● **AIM OF THE EXERCISE**: Scan the records below and copy every line that contains the string "ταινίας".

BEGIN

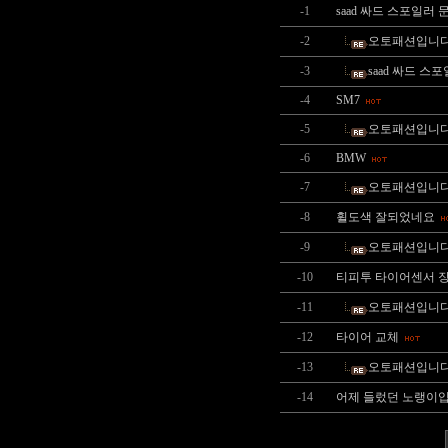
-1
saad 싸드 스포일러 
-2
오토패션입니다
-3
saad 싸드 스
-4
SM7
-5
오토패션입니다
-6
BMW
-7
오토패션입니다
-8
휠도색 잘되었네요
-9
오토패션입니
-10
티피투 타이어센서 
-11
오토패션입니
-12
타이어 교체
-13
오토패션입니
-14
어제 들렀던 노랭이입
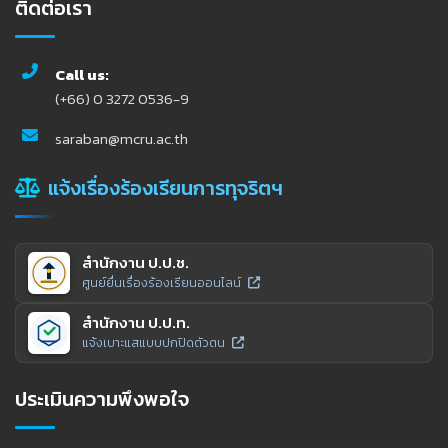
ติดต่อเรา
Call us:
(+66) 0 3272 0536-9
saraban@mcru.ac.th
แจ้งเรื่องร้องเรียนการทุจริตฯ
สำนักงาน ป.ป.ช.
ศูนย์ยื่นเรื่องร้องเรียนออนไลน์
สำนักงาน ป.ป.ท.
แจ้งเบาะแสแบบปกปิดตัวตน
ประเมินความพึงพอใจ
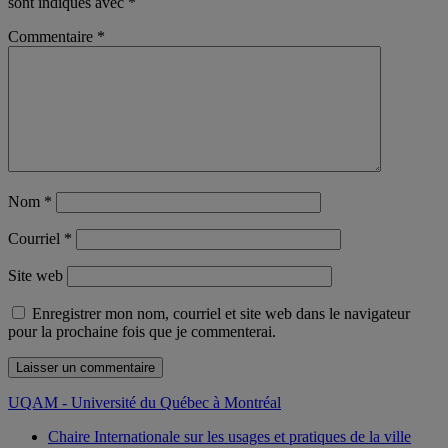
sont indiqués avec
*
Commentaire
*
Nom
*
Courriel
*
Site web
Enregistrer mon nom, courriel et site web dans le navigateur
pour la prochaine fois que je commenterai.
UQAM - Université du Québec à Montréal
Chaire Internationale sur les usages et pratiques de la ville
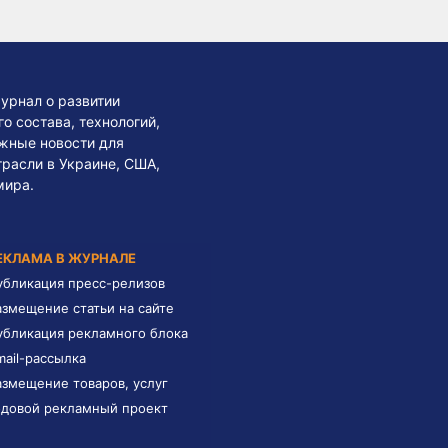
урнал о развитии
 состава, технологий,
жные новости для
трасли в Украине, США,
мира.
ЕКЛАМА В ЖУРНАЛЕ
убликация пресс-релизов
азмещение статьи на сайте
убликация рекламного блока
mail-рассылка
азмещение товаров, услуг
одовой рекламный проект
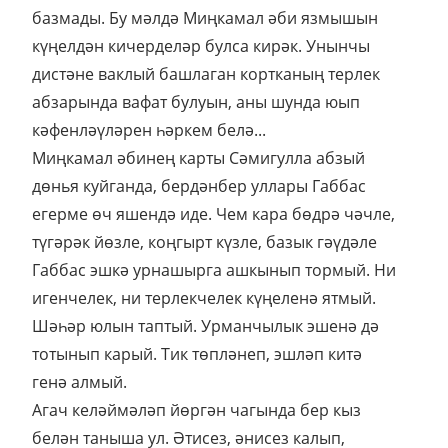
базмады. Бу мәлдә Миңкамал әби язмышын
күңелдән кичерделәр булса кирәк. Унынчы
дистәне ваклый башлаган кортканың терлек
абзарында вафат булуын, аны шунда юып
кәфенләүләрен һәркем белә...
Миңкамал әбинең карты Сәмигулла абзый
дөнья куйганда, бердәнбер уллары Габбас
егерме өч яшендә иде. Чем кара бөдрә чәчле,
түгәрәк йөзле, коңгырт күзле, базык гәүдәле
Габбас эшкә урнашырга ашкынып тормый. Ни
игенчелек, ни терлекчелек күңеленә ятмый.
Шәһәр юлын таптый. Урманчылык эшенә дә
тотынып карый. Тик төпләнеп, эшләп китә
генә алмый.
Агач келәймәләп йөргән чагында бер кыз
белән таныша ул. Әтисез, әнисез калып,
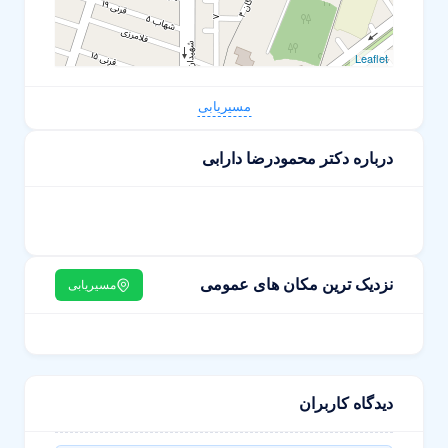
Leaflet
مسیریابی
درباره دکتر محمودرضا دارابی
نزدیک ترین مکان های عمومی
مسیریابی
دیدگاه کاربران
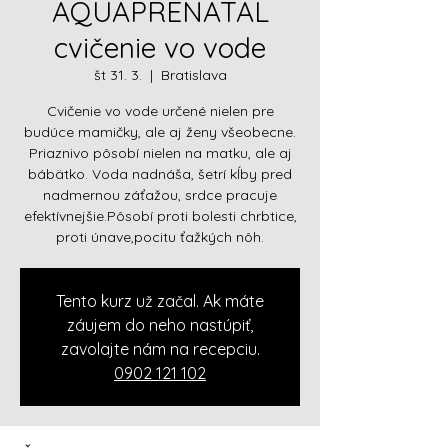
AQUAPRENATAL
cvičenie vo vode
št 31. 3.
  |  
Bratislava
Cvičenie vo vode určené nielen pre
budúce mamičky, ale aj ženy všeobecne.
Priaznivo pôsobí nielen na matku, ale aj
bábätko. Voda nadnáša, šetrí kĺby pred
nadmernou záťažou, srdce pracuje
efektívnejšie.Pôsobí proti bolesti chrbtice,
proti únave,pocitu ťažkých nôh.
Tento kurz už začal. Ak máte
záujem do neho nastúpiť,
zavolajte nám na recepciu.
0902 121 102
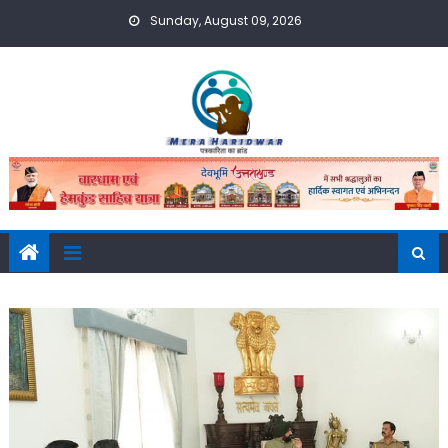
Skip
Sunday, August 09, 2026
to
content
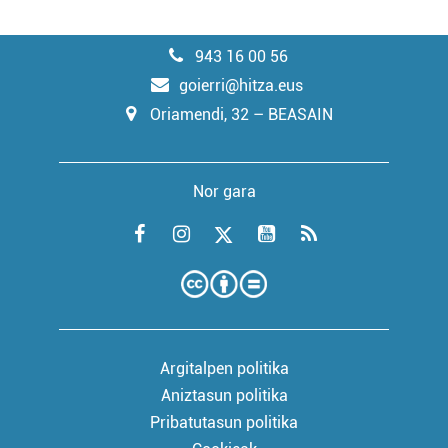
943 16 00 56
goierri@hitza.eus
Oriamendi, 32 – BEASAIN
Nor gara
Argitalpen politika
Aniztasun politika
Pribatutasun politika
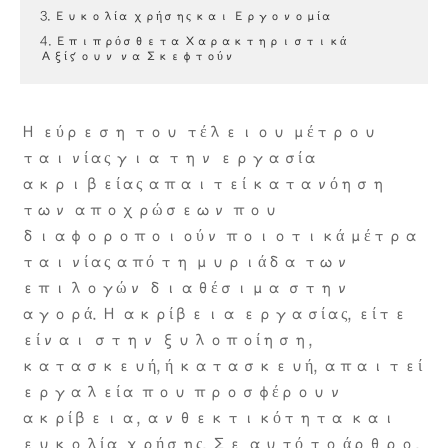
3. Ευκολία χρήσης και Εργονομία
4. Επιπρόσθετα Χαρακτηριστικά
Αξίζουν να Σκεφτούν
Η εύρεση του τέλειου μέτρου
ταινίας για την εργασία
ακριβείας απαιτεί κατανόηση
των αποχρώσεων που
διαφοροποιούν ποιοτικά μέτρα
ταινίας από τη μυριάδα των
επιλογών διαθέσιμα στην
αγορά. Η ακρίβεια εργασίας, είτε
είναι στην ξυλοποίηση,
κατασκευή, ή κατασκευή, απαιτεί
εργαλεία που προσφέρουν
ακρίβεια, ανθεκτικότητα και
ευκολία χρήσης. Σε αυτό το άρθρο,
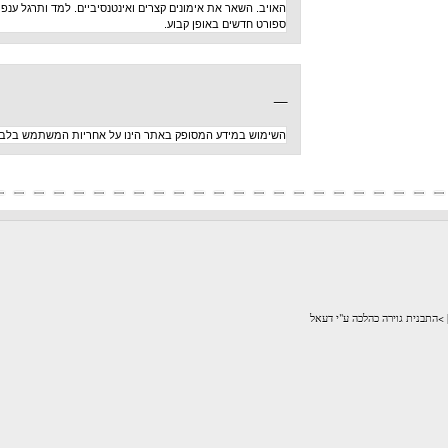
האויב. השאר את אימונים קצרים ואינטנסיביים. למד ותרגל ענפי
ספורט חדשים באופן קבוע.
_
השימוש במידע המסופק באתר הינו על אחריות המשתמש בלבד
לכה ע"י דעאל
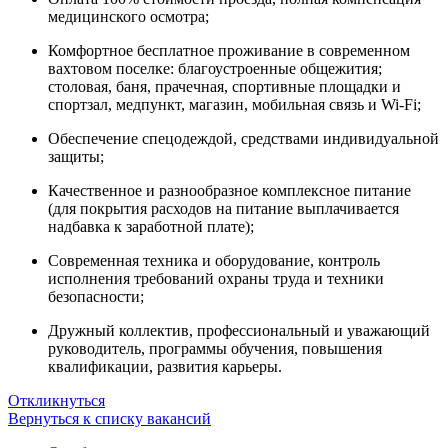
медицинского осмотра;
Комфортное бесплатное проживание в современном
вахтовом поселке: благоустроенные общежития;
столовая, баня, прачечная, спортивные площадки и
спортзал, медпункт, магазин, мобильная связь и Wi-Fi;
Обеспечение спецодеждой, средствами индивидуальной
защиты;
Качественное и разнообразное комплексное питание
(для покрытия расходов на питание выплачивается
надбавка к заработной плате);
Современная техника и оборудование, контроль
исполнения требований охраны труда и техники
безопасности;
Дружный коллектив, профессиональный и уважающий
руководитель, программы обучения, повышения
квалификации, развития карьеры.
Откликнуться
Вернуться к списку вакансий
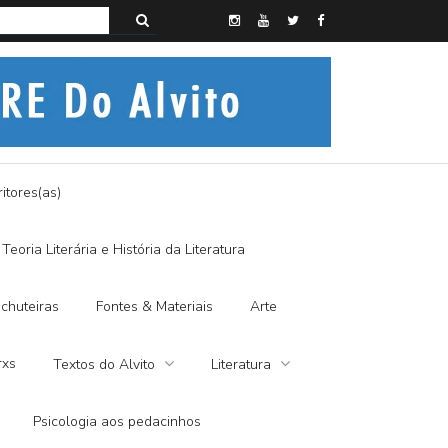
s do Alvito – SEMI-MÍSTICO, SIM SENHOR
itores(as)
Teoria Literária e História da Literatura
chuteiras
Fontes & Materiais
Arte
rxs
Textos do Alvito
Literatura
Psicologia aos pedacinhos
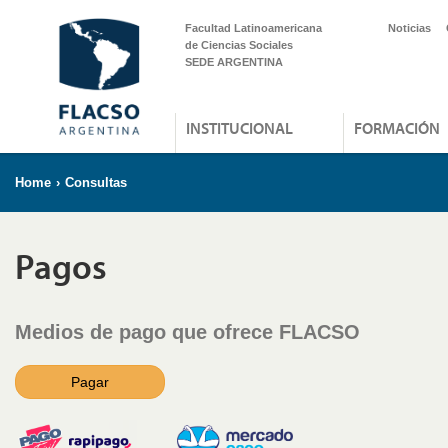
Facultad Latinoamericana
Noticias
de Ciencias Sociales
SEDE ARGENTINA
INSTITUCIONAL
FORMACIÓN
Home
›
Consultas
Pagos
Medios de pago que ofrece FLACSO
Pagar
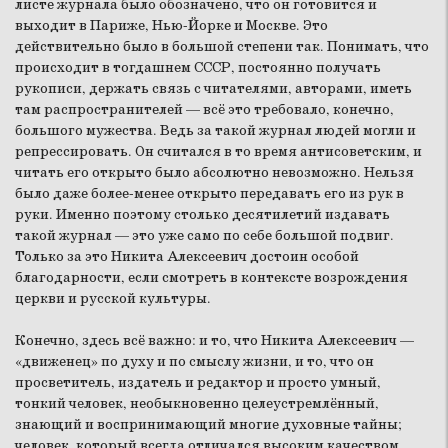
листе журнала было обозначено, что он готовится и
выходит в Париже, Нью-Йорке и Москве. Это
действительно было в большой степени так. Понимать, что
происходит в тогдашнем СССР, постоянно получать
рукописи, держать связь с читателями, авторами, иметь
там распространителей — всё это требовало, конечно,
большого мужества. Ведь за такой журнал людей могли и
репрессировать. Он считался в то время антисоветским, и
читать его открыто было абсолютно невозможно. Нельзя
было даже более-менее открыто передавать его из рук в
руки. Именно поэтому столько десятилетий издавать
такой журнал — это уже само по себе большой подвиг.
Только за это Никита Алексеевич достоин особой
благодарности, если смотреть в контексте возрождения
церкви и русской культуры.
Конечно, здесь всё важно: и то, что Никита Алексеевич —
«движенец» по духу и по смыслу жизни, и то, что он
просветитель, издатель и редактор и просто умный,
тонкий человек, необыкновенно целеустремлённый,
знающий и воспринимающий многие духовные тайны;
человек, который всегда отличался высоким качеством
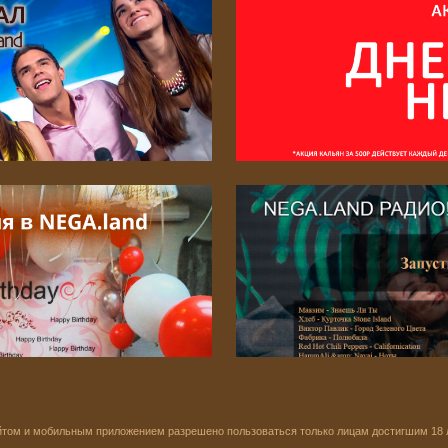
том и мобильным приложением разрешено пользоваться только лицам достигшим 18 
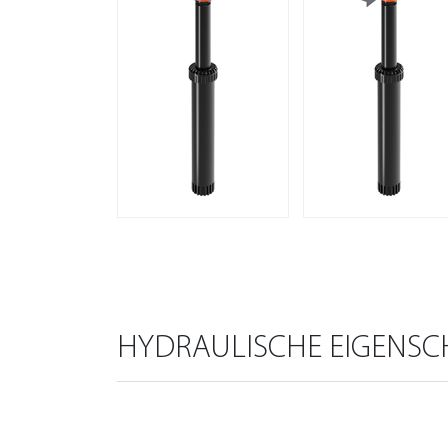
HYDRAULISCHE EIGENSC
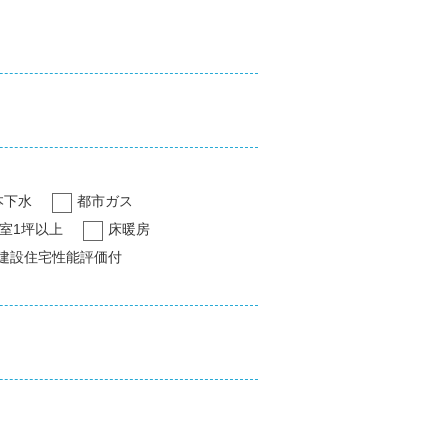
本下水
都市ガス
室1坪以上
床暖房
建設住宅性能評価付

END

● **ANSWER FOR THIS EXERCISE**:
ταινίας για την εργασία
ταινίας από τη μυριάδα των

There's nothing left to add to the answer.